Certain embodiments described herein provide a thermoelectric material that includes at least one compound comprising, consisting, or consisting essentially of a general composition of (Bi_1-x-zSb_xA_z)_u(Te_1-ySe_y)_w with 0≦x≦1, 0≦y≦1, 0≦z≦1, 0≦u, 0<u, 0<w, and the component A can include at least one Group IV element. In some embodiments, the at least one compound may include additional elements. For example, the at least one compound may include additional dopants and other alloying elements.
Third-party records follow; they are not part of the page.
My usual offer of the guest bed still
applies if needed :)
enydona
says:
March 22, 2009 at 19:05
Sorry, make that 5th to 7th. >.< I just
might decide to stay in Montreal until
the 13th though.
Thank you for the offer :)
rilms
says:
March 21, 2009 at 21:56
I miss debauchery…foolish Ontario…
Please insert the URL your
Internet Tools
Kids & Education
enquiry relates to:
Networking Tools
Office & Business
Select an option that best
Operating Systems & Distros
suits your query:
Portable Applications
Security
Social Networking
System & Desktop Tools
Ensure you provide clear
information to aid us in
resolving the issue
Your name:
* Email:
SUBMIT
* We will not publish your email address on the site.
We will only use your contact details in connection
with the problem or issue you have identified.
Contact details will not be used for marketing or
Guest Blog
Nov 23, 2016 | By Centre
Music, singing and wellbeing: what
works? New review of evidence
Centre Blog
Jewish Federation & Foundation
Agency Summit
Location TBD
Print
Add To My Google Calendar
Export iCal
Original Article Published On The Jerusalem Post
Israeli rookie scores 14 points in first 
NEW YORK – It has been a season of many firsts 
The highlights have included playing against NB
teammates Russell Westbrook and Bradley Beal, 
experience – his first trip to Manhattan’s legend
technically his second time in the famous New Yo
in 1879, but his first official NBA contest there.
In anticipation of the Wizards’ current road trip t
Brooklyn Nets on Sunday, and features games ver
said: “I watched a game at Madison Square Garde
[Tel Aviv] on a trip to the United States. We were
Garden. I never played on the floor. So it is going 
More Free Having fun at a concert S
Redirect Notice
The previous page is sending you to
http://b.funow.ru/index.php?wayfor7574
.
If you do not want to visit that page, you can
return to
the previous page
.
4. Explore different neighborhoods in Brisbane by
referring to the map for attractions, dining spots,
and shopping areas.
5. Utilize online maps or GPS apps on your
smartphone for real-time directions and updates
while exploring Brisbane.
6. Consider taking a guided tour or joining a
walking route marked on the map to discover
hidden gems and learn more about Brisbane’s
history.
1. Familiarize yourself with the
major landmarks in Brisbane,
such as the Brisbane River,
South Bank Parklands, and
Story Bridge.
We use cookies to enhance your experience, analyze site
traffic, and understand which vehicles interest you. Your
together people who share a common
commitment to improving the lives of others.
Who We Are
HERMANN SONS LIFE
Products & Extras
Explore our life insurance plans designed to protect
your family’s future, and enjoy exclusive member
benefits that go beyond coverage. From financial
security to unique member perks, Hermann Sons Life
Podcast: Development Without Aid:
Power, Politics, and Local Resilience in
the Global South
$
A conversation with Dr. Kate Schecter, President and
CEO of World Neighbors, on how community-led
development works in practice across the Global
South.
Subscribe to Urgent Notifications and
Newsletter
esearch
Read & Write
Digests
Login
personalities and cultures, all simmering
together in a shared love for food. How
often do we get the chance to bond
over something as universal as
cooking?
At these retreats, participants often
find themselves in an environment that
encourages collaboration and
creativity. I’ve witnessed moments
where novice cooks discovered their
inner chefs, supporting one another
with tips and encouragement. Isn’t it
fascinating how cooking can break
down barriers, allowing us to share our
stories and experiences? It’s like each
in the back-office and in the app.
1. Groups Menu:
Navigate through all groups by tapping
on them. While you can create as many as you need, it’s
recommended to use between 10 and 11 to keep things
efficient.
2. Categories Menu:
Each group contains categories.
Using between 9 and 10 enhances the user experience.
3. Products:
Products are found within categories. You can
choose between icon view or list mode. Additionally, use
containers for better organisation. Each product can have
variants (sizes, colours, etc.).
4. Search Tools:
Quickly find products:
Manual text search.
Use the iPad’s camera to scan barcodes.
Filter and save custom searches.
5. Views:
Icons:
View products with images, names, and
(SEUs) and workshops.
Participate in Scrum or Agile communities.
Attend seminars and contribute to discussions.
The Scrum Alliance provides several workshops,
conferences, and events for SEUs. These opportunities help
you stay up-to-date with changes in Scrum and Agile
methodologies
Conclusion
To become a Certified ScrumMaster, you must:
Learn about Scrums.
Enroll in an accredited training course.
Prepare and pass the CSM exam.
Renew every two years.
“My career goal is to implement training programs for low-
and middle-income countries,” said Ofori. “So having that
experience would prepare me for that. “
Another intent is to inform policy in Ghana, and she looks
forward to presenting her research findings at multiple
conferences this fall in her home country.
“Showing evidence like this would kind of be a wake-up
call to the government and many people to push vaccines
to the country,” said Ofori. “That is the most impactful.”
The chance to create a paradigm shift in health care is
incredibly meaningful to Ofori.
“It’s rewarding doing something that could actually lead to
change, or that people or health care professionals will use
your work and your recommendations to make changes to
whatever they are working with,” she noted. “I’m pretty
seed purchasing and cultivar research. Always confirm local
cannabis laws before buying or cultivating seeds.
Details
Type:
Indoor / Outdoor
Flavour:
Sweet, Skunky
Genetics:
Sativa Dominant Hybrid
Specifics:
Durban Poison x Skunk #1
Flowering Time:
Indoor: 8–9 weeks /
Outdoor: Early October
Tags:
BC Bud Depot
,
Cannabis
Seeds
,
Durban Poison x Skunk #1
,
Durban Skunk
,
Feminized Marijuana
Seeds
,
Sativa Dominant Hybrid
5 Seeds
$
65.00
The at least one compound may include substantially no impurities, substantially no other elements, and/or substantially no other elements that act as a dopant in the at least one compound. The thermoelectric material may include more than one compound and/or more than one phase.

Furthermore, the thermoelectric material and/or the at least one compound may be doped to be p-type or n-type.

In certain embodiments, the thermoelectric material has the component z in the range of 0<z≦0.10, 0<z≦0.05, 0.0025≦z≦0.05, 0.005≦z≦0.10, 0.005≦z≦0.05, 0<z≦0.01, 0.0005≦z≦0.01, 0.0025≦z≦0.01, or 0.005≦z≦0.01. In further embodiments, the thermoelectric material has the components u and w in the range of 1.8≦u≦2.2 and 2.8≦w≦3.2. In some embodiments, the component x is less than about 0.60. In other embodiments, the component x is in the range of 0.55≦x≦1.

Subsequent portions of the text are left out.